# ACTIVITY
Copy each line of the entries that includes the word "тренажеры".
**********
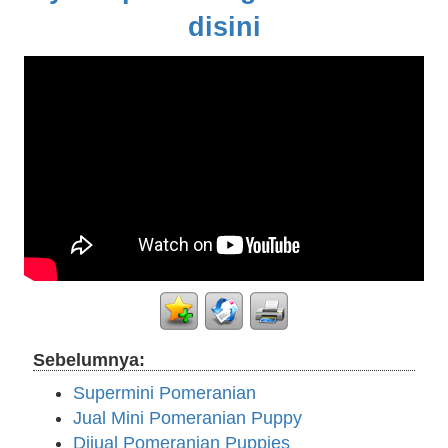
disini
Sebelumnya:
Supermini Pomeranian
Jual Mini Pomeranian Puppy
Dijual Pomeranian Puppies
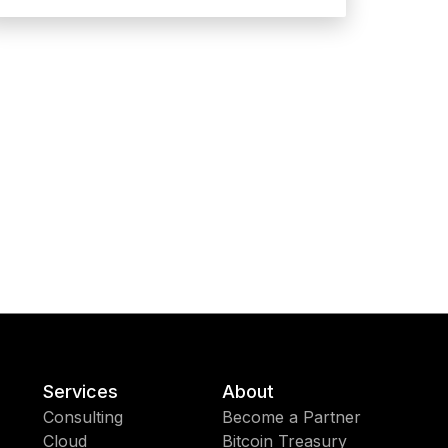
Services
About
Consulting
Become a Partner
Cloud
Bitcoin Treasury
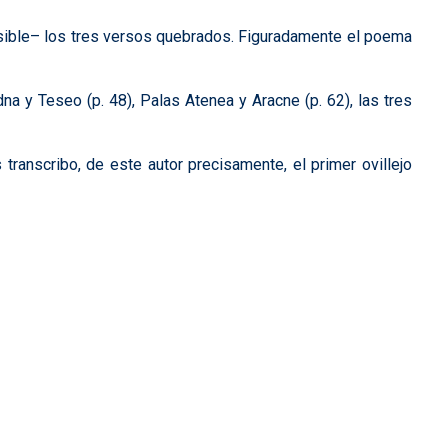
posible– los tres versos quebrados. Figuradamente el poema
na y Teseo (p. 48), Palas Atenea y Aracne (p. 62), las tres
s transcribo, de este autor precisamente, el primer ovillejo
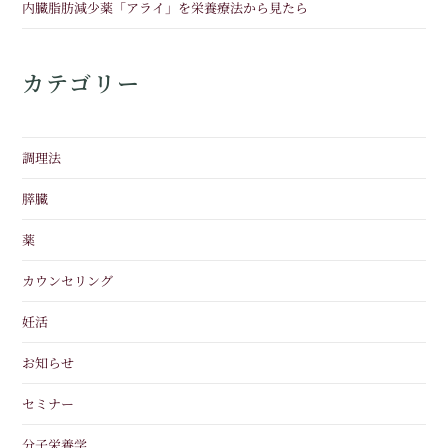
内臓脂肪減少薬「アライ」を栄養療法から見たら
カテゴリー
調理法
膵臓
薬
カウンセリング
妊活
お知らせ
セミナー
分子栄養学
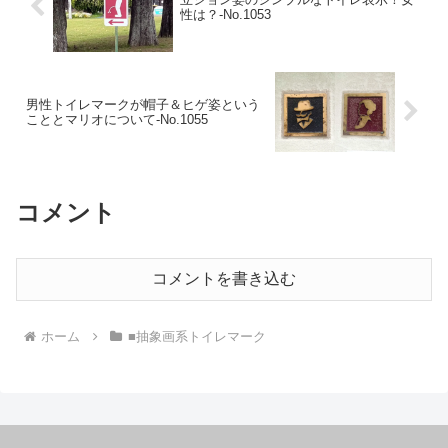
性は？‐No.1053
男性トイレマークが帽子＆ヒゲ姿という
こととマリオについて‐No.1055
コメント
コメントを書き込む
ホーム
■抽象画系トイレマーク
**********
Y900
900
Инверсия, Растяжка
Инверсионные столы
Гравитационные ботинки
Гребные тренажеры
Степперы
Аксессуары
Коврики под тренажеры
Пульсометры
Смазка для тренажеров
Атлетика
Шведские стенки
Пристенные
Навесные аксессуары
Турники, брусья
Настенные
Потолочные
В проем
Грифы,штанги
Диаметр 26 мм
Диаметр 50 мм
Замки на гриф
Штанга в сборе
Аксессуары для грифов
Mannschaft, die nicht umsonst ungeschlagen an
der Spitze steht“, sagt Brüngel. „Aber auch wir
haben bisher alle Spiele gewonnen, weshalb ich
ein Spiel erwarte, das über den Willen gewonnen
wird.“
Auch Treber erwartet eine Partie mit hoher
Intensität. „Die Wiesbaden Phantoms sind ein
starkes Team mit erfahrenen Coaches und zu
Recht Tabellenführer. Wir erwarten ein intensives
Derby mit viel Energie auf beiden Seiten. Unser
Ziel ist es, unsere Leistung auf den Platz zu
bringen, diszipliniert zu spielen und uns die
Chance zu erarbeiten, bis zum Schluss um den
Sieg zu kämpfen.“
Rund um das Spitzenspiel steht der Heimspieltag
**********
# COMPLETED TASK
Гребные тренажеры
Коврики под тренажеры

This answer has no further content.